### Directions for this task
Go to the line below containing "AUF DEN MERKZETTEL" and print exactly from there through the line containing "Gartenhelfer & Dekoration", both included. Print nothing else.

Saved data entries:
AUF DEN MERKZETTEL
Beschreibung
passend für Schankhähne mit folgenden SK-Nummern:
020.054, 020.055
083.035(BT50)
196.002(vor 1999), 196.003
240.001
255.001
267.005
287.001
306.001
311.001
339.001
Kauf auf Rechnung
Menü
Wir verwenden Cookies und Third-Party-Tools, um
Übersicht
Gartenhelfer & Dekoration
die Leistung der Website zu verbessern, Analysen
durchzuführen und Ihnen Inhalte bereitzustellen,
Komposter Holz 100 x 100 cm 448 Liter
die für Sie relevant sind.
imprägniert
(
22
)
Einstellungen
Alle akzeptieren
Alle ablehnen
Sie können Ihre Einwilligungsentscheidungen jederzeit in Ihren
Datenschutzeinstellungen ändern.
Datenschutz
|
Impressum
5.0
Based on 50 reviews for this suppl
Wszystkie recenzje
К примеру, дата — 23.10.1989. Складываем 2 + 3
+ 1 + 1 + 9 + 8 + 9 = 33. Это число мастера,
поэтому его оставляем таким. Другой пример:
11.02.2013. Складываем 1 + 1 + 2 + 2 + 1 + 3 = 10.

---

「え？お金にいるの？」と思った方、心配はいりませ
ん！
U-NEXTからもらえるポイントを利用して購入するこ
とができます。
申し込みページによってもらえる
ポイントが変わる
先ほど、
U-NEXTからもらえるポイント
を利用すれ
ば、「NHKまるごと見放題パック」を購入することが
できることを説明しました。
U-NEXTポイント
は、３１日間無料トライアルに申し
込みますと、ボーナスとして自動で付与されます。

### Solution to the exercise
AUF DEN MERKZETTEL
Beschreibung
passend für Schankhähne mit folgenden SK-Nummern:
020.054, 020.055
083.035(BT50)
196.002(vor 1999), 196.003
240.001
255.001
267.005
287.001
306.001
311.001
339.001
Kauf auf Rechnung
Menü
Wir verwenden Cookies und Third-Party-Tools, um
Übersicht
Gartenhelfer & Dekoration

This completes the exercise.